Path-lifting property: function space interpretation

Suppose I have a covering map $\pi:E\rightarrow B$, and a path in $B$, which is just a map $f$ from $I=[0,1]$ to $B$; then I know I can lift this path to a map $\hat{f}:I\rightarrow E$. I was wondering about the following generalization.

If we define the subset $X\subset E\times \mathrm{Map}(I,B)$ as $$X = \{(e,f)\mid f(0)=\pi(e)\}$$

Then path-lifting says there exists a map $p:X\rightarrow\mathrm{Map}(I,E)$. In this formulation, $p(e,f)$ is the lift $\hat{f}$ with $\hat{f}(0)=e$.
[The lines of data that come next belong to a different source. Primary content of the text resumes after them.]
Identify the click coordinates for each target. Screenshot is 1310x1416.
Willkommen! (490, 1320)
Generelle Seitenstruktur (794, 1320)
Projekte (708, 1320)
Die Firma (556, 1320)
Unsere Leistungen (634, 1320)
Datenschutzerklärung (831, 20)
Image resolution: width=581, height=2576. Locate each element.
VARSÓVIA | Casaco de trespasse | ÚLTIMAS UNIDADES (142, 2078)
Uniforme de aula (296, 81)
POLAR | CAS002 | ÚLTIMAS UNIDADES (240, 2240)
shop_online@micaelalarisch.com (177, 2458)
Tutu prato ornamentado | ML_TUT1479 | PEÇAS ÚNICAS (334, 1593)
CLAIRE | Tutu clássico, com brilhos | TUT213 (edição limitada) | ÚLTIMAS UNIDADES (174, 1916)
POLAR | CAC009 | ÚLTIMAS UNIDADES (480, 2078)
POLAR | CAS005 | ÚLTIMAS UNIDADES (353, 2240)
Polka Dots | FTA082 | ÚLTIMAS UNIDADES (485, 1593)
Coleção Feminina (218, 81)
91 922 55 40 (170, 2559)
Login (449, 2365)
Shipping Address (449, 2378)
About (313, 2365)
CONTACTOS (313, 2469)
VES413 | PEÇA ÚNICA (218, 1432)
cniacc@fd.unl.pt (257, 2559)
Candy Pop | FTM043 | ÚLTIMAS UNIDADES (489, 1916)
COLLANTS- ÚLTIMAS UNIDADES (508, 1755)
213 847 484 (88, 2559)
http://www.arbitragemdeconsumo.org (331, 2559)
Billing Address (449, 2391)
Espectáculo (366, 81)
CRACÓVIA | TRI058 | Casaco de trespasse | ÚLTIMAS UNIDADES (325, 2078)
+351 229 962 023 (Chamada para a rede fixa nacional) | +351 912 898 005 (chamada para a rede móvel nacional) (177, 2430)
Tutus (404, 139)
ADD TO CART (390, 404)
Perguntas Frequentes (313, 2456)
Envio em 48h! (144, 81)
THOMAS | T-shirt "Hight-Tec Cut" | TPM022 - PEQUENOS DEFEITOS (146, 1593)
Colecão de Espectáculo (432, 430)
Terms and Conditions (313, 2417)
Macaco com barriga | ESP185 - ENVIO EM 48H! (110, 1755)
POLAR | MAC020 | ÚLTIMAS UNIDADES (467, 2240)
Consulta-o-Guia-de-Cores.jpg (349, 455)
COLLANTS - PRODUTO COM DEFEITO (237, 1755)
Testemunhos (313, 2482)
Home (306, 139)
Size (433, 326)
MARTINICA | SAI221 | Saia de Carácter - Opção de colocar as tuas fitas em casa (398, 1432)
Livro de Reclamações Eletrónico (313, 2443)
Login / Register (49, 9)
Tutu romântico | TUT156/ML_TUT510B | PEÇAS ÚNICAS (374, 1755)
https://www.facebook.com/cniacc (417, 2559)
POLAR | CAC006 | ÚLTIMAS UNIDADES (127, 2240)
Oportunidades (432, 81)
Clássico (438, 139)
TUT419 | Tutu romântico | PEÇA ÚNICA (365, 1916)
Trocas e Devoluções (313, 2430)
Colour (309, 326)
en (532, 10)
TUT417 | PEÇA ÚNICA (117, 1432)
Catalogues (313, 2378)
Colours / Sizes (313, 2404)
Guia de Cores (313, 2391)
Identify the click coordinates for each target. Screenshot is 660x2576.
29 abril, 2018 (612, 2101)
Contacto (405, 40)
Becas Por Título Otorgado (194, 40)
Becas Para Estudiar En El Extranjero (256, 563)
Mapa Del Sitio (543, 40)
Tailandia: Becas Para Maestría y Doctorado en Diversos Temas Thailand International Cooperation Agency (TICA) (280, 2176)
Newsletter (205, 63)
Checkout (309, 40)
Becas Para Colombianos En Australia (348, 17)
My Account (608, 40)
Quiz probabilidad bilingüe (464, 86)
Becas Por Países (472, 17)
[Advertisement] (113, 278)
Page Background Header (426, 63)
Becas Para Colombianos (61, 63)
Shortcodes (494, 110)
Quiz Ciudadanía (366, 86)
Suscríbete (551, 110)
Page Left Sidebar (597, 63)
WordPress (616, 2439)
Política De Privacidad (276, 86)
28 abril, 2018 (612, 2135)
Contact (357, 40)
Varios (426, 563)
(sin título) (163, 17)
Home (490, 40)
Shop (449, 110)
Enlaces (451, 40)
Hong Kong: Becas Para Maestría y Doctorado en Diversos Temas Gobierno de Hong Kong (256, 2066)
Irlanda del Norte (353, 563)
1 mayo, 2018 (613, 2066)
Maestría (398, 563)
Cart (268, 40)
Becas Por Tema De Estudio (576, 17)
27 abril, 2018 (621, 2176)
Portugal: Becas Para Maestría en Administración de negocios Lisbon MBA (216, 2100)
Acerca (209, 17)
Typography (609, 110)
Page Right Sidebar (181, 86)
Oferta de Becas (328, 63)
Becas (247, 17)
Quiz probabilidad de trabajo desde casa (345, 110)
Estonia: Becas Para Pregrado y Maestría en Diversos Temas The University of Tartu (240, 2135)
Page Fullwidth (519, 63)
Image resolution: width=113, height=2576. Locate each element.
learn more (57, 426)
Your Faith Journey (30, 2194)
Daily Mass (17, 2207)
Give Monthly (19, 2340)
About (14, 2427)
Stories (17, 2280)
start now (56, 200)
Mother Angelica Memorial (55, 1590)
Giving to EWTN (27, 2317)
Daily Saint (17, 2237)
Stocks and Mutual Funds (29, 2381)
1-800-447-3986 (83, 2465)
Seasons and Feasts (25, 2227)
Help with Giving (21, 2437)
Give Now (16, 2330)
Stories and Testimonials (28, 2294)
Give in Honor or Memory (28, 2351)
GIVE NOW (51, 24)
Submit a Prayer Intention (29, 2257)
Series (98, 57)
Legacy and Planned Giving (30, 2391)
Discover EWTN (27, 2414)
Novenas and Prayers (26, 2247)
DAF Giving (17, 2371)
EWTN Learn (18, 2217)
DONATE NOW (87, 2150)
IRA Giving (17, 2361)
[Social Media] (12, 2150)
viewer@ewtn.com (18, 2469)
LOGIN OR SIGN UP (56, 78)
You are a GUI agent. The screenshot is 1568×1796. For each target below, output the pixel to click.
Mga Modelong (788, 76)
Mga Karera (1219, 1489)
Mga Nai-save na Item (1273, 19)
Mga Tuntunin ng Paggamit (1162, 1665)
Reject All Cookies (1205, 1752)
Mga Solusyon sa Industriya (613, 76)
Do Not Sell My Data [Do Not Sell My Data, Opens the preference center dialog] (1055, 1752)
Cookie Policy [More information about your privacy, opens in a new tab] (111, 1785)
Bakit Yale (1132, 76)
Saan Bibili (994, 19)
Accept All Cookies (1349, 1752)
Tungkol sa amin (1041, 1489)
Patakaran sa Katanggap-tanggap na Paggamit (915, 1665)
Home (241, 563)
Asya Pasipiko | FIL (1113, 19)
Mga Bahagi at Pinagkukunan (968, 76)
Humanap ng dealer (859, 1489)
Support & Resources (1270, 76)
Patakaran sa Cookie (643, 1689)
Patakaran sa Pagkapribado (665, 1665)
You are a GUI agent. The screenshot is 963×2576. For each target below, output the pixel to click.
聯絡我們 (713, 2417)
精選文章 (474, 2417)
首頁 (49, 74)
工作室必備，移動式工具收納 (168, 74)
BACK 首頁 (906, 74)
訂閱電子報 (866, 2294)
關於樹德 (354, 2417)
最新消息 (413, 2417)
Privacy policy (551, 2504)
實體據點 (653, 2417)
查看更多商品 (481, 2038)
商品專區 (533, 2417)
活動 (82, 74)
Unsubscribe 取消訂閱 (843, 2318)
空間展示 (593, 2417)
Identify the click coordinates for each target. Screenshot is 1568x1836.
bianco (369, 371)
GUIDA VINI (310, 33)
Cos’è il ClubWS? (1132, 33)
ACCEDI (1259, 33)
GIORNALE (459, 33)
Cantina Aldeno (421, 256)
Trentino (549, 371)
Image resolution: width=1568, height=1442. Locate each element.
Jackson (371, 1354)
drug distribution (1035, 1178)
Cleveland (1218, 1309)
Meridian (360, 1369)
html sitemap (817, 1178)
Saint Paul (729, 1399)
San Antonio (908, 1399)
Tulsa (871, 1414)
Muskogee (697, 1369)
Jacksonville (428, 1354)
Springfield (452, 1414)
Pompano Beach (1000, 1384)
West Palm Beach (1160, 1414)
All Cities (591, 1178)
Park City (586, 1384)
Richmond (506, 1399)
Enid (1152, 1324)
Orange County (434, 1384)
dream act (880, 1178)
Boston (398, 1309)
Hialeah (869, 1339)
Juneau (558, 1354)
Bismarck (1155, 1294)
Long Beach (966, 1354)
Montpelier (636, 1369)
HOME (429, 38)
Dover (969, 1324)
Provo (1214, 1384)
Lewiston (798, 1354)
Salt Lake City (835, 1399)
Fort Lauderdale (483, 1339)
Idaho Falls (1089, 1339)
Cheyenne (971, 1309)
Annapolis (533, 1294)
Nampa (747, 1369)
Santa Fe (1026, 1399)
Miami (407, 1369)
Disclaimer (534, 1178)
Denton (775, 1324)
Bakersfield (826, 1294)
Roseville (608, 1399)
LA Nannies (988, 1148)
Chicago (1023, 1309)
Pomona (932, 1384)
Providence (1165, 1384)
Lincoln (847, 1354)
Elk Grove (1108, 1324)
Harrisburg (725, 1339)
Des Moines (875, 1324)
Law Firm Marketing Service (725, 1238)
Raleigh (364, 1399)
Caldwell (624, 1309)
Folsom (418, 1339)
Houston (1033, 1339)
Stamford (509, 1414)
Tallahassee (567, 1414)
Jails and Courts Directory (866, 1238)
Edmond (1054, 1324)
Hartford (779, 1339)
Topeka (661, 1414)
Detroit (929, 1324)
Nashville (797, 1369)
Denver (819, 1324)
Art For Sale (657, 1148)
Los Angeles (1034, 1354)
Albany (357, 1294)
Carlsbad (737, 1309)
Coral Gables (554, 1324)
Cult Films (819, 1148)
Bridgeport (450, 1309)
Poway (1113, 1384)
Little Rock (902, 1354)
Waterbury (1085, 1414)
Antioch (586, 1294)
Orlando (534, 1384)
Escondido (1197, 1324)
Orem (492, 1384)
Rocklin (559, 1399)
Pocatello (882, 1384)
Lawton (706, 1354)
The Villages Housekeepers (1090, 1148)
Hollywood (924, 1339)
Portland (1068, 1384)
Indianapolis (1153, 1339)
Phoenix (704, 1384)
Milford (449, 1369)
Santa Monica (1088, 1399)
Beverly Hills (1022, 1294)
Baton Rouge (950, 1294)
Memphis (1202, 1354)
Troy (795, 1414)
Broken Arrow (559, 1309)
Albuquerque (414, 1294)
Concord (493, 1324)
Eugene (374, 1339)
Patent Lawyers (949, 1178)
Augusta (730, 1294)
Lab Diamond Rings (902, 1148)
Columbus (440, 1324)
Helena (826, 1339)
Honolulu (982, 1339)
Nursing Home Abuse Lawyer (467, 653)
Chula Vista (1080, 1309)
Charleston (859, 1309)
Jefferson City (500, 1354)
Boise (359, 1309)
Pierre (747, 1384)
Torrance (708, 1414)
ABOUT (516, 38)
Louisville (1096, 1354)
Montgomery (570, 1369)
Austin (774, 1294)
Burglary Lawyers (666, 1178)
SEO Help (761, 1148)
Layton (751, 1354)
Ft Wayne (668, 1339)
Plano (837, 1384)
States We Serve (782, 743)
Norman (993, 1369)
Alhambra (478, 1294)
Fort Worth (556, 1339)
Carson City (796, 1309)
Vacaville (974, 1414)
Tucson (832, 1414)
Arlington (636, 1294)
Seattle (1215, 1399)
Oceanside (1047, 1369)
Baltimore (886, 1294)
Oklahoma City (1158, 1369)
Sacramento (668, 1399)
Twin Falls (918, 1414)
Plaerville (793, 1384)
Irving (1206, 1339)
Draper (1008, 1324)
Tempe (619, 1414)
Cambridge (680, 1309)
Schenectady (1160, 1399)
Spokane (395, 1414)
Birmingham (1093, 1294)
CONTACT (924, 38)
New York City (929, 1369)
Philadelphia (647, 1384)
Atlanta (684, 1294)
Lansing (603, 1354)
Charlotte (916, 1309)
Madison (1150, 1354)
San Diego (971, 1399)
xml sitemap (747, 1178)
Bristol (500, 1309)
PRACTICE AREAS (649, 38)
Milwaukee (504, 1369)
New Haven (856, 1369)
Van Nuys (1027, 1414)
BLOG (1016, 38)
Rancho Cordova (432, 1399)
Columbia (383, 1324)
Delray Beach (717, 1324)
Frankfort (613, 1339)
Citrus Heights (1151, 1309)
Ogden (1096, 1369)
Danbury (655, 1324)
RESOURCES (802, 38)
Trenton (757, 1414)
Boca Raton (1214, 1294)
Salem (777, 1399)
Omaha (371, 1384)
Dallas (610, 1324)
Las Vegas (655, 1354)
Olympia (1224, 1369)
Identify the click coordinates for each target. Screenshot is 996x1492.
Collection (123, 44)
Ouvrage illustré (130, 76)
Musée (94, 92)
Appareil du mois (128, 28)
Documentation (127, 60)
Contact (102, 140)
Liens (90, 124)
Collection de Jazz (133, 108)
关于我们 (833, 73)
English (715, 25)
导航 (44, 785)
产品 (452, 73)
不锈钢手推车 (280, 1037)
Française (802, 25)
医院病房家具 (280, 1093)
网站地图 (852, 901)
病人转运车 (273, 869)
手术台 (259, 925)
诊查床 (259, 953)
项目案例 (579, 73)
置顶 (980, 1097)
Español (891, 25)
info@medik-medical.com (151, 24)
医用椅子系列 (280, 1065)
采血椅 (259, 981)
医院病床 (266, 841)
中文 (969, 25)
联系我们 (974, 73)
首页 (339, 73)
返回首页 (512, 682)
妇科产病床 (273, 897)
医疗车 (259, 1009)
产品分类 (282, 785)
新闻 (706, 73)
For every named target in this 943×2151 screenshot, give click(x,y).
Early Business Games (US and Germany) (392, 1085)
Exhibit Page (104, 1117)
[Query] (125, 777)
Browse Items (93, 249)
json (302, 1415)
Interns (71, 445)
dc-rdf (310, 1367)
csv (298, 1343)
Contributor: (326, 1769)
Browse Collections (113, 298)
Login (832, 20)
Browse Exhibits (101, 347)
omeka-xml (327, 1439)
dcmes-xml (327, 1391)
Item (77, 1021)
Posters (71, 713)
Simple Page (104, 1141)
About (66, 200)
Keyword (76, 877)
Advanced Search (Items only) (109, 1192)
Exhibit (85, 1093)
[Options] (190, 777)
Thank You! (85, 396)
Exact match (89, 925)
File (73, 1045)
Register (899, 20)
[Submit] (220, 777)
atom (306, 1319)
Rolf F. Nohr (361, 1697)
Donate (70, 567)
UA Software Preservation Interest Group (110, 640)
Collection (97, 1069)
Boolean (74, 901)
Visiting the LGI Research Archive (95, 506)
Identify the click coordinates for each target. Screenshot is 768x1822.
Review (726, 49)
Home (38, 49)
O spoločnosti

My question: is $p$ continuous?

I'm thinking the $\textrm{Map}$ spaces have the compact-open topology, but maybe that's not the right one for this question.

I guess this could be even further generalized: if $(Y,q)$ is a simply-connected space with basepoint, then we can still define $$X=\{(e,f)\mid f(q)=\pi(e)\}\subset E\times\mathrm{Map}(Y,B)$$ and we still get a map $p:X\rightarrow\mathrm{Map}(Y,E)$, and we can still ask: is $p$ continuous?

The path-lifting property for a continuous map $$f:E\to B$$ says that the canonical set-function $$E^I\to X$$ is surjective, i.e every path lifting problem has a solution (a lift in $$E$$). By the axiom of choice this surjectivity is equivalent to the existence of a section (not just any set-function in the opposite direction). Since such a section is furnished by the axiom of choice, nothing can be said about its continuity.